Do not repeat pictures. Repeat exactly the lines of the listing below from its first line through the line with "Ressources linguistiques".

(RECORD EXCERPTS)
=== Section Start ===
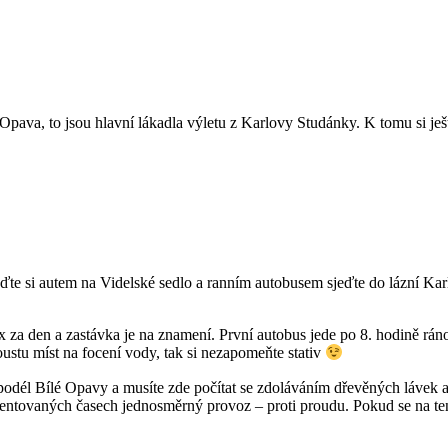
Opava, to jsou hlavní lákadla výletu z Karlovy Studánky. K tomu si ješ
dojeďte si autem na Videlské sedlo a ranním autobusem sjeďte do lázní
x za den a zastávka je na znamení. První autobus jede po 8. hodině ráno
ustu míst na focení vody, tak si nezapomeňte stativ
podél Bílé Opavy a musíte zde počítat se zdoláváním dřevěných lávek a
tovaných časech jednosměrný provoz – proti proudu. Pokud se na tento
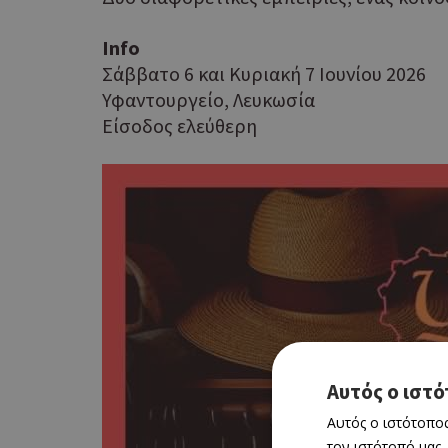
Info
Σάββατο 6 και Κυριακή 7 Ιουνίου 2026
Υφαντουργείο, Λευκωσία
Είσοδος ελεύθερη
Αυτός ο ιστό
Αυτός ο ιστότοπος
τον ιστότοπό μας,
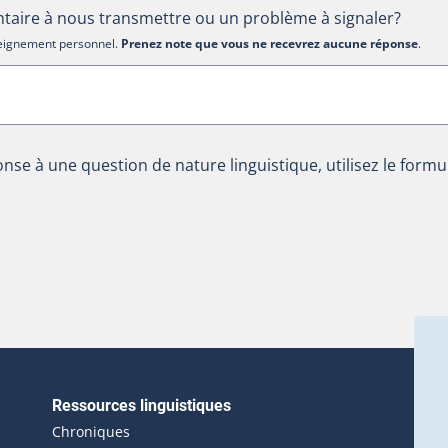
aire à nous transmettre ou un problème à signaler?
nseignement personnel.
Prenez note que vous ne recevrez aucune réponse
.
nse à une question de nature linguistique, utilisez le formu
Ressources linguistiques
erlien externe s'ouvrira dans une nouvelle fenêtre.)
Chroniques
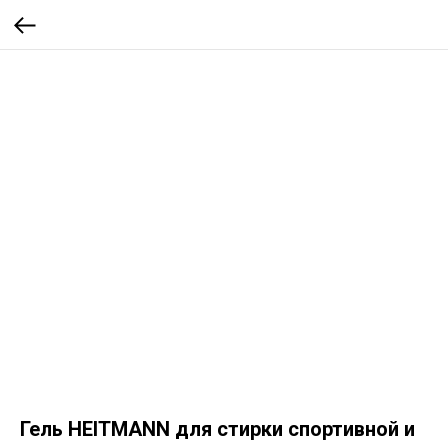
Гель HEITMANN для стирки спортивной и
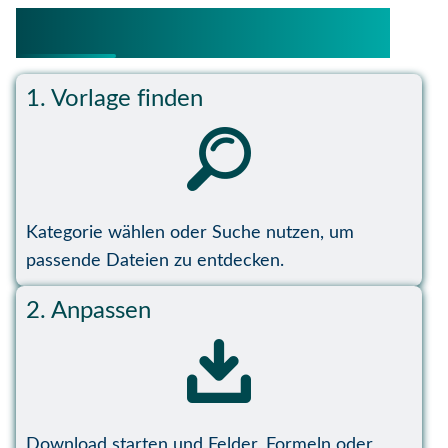
So funktioniert ExcelWelt
1. Vorlage finden
Kategorie wählen oder Suche nutzen, um
passende Dateien zu entdecken.
2. Anpassen
Download starten und Felder, Formeln oder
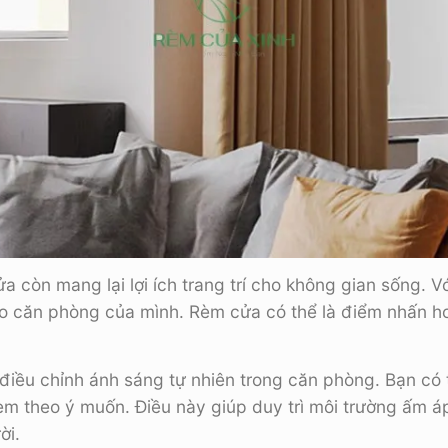
a còn mang lại lợi ích trang trí cho không gian sống. 
cho căn phòng của mình. Rèm cửa có thể là điểm nhấn 
điều chỉnh ánh sáng tự nhiên trong căn phòng. Bạn có 
m theo ý muốn. Điều này giúp duy trì môi trường ấm áp
ời.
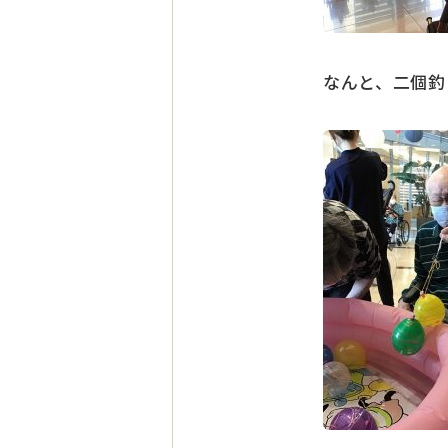
なんと、二個釣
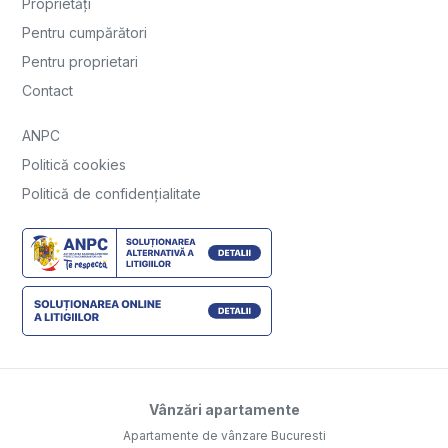
Proprietăți
Pentru cumpărători
Pentru proprietari
Contact
ANPC
Politică cookies
Politică de confidențialitate
Vânzări apartamente
Apartamente de vânzare Bucuresti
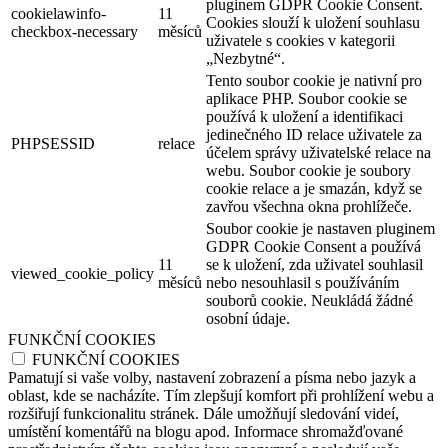
pluginem GDPR Cookie Consent.
cookielawinfo-
11
Cookies slouží k uložení souhlasu
checkbox-necessary
měsíců
uživatele s cookies v kategorii
„Nezbytné“.
Tento soubor cookie je nativní pro
aplikace PHP. Soubor cookie se
používá k uložení a identifikaci
jedinečného ID relace uživatele za
PHPSESSID
relace
účelem správy uživatelské relace na
webu. Soubor cookie je soubory
cookie relace a je smazán, když se
zavřou všechna okna prohlížeče.
Soubor cookie je nastaven pluginem
GDPR Cookie Consent a používá
11
se k uložení, zda uživatel souhlasil
viewed_cookie_policy
měsíců
nebo nesouhlasil s používáním
souborů cookie. Neukládá žádné
osobní údaje.
FUNKČNÍ COOKIES
FUNKČNÍ COOKIES
Pamatují si vaše volby, nastavení zobrazení a písma nebo jazyk a
oblast, kde se nacházíte. Tím zlepšují komfort při prohlížení webu a
rozšiřují funkcionalitu stránek. Dále umožňují sledování videí,
umístění komentářů na blogu apod. Informace shromažďované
=== Section End ===
(SOLUTION TO THIS EXERCISE)
Opava, to jsou hlavní lákadla výletu z Karlovy Studánky. K tomu si ješ
dojeďte si autem na Videlské sedlo a ranním autobusem sjeďte do lázní
x za den a zastávka je na znamení. První autobus jede po 8. hodině ráno
ustu míst na focení vody, tak si nezapomeňte stativ
podél Bílé Opavy a musíte zde počítat se zdoláváním dřevěných lávek a
tovaných časech jednosměrný provoz – proti proudu. Pokud se na tento
Info
Σάββατο 6 και Κυριακή 7 Ιουνίου 2026
Υφαντουργείο, Λευκωσία
Είσοδος ελεύθερη
Αυτός ο ιστό
Αυτός ο ιστότοπος
τον ιστότοπό μας,
aire à nous transmettre ou un problème à signaler?
nseignement personnel.
Prenez note que vous ne recevrez aucune réponse
.
nse à une question de nature linguistique, utilisez le formu
Ressources linguistiques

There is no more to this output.